Stocks of acquisition-minded companies typically trade at what I call a “show me” discount: Whatever promises management makes about earnings and dividend growth, operating numbers will have to show it before the share price will rise, observes Roger Conrad, editor of Conrad's Utility Investor.
That’s certainly been the experience for owners of Algonquin Power & Utilities (AQN) — which thanks to multiple successful acquisitions will generate almost twice the revenue, nearly 2.5 times the EBITDA and pay a 55 percent higher dividend next year than it did in 2018.
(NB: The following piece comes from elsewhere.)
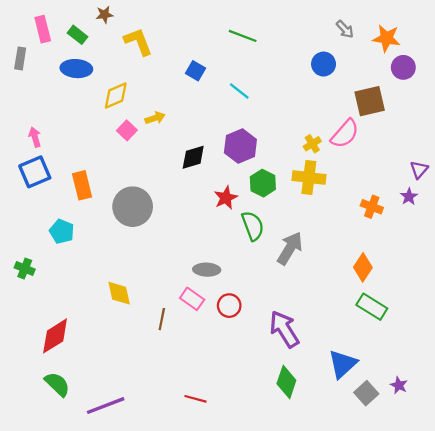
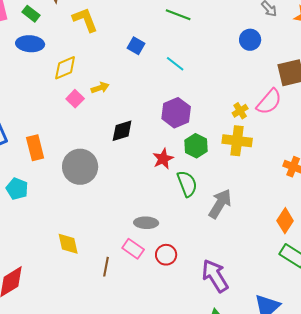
black diamond: (193, 157) -> (122, 131), moved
Algonquin shares produced a superior average annual total return of about 14 percent over that time. But returns have been notoriously uneven, including a slightly underwater showing so far in 2022.
The company’s largest unit is Liberty Utilities, which owns and operates regulated electric, natural gas distribution and water utilities in 13 states as well as Atlantic Canada, Chile and Bermuda.
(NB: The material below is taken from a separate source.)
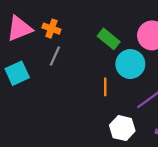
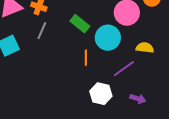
green rectangle: (109, 39) -> (80, 24), moved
The unregulated wind and solar generation arm has 2.5 gigawatts of operating capacity, 82 percent sold under contracts with an average life of 12 years. And the company owns 42.49 percent of Atlantica Yield (AY), which generates dividend income and is a financing vehicle with global reach for other asset development.
All three divisions had a strong first half 2022. That advanced overall Q2 earnings 7 percent, despite a 12.2 percent increase in outstanding shares.
Algonquin’s equity raise cut risk by pre-financing the purchase of Kentucky Power from American Electric Power (AEP). Unfortunately, failure to close to date has caused shares to lag this year. I suspect the stock will continue to underperform until management reaches a deal with AEP to resolve “inconsistencies” between the merger approvals granted by Kentucky and West Virginia regulators.
That’s basically ownership and operating agreements for the Mitchell coal plant. Algonquin’s current guidance is an agreement will be reached in “the second half of 2022,” in time for a solid lift to 2023 earnings and for the stock before then.
For now, the silver lining is investors have another opportunity to lock down the stock’s 5 percent plus yield, which is set to grow reliably at a mid-to-upper single digit percentage rate the next few years. Offering a high, safe yield with locked-in growth, Algonquin is a buy up to $16.